Hamilton, Lugar to discuss need for civility in Feb. 15 DePauw appearance

Monday, January 8, 2018
Courtesy photo

Two of Indiana’s most respected voices in the nation and around the world will visit DePauw University on Thursday, Feb. 15.

Former U.S. Congressman and 1952 DePauw University graduate Lee H. Hamilton and former U.S. Senator Richard G. Lugarwill discuss today’s political and everyday discourse and what it might take for lawmakers, and their constituents, to embrace civility.

The program will take place at 7 p.m. in Meharry Hall, located within historic East College, and is free and open to the public.

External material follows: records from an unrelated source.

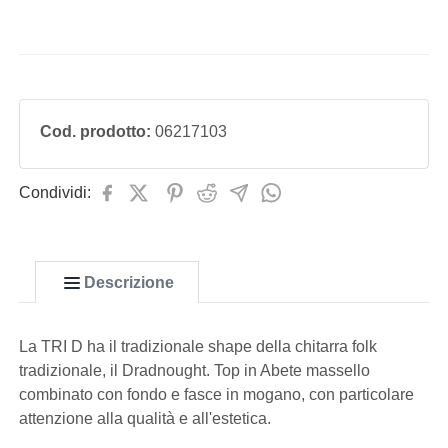
Cod. prodotto:
06217103
Condividi:
Descrizione
La TRI D ha il tradizionale shape della chitarra folk
tradizionale, il Dradnought. Top in Abete massello
combinato con fondo e fasce in mogano, con particolare
attenzione alla qualità e all'estetica.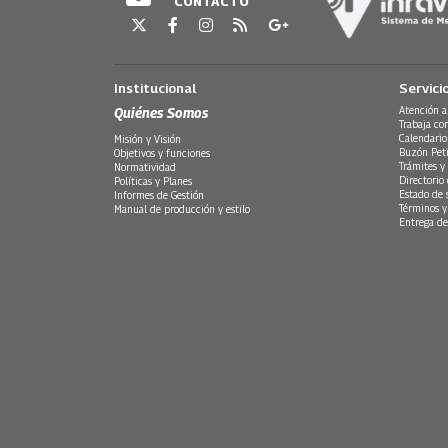
CONTACTO
Institucional
Servici
Quiénes Somos
Atención a
Trabaja co
Calendario
Misión y Visión
Buzón Peti
Objetivos y funciones
Trámites y 
Normatividad
Directorio
Políticas y Planes
Estado de 
Informes de Gestión
Términos y
Manual de producción y estilo
Entrega de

The event will be moderated by Miranda S. Spivack, Eugene S. Pulliam Distinguished Visiting Professor of Journalism at DePauw and a veteran journalist who spent many years at the Washington Post.

“These gentlemen were veterans of an era when Democrats and Republicans actually worked together,” Spivack noted. “Their insights into how we arrived at this place and what it might take to return to communication, collegiality and compromise will be both thought-provoking and timely.”

A Democrat, Hamilton is one of the nation’s foremost experts on Congress and representative democracy. From 1965-99, he served Indiana as a member of the U.S. House of Representatives.

After leaving Congress, he founded the Center on Congress at Indiana University in 1999 and served as its director until 2015. Hamilton also served as president and director of the Woodrow Wilson Center in Washington, D.C., and has received many honors, including the Presidential Medal of Freedom in 2015.

A leading figure on foreign policy, intelligence, and national security, Hamilton served as vice chairman of the 9/11 Commission and co-chair of the bipartisan Iraq Study Group. He is a member of the President’s Homeland Security Advisory Council.

Hamilton currently serves as a senior advisor to the Indiana University Center on Representative Government,is a Distinguished Scholar in IU’s School of Global and International Studies, and is a professor of practice at IU’s School of Public and Environmental Affairs. He majored in history at DePauw and was a standout on the basketball team, earning induction into the Indiana Basketball Hall of Fame and DePauw’s Athletic Hall of Fame.

Dick Lugar represented Indiana in the United States Senate for six terms -- the longest such tenure in state history. During that time, Lugar exercised leadership on issues such as food security, nuclear non-proliferation, energy independence, and free trade.

In 1991, he forged a bipartisan partnership with then-Senate Armed Services Chairman Sam Nunn (D-Georgia) to destroy weapons of mass destruction in the former Soviet Union. To date, the Nunn-Lugar program has deactivated more than 7,600 nuclear warheads that were once aimed at the United States.

Before his election to the Senate, Lugar served on the Indianapolis Board of School Commissioners and served two terms as mayor of Indianapolis.

Today, the former senator is the president of The Lugar Center, a non-profit organization focusing on global food security, WMD non-proliferation, aid effectiveness, and bipartisan governance. He also serves as a Professor of Practice and Distinguished Scholar at the School of Global and International Studies at Indiana University and teaches history and political science at the University of Indianapolis.

“Between Lugar’s diplomatic missions to Russia to help deactivate some 13,000 nuclear warheads, and Hamilton’s investigations into covert Iranian arms transactions, the two men literally had a hand in saving the world,” Adam Wren wrote in Indianapolis Monthly in 2016. “And the congressional record is but a chapter in their respective careers: In the 1960s and ’70s, Lugar’s signature policy achievement as mayor of Indianapolis -- Unigov -- set the stage for the city’s future economic growth, and starting in 2002, Hamilton co-chaired the 9/11 Commission, tasked with conducting a definitive investigation and assessment of the deadly 2001 terror attacks.”

Both men have presented Ubben Lectures at DePauw -- Lugar in 2004 and Hamilton in 2011 -- and each has received the University’s McNaughton Medal for Public Service as well as honorary doctorates from DePauw. Lugar was the commencement speaker in 1972; Hamilton spoke to graduates at his alma mater in 1971 and 1998.

“DePauw has been honored to host these esteemed gentlemen many times over the years, and the wisdom and dignity they brought to their posts helped shape the late 20th century,” said Professor Spivack. “Since their retirement Washington has become a different, arguably dysfunctional, place. A key question for all Americans is, are those days like a Frank Capra movie and the stuff of nostalgia or can we return to a place where lawmakers talk across the aisle? I’m looking forward to a stimulating session.”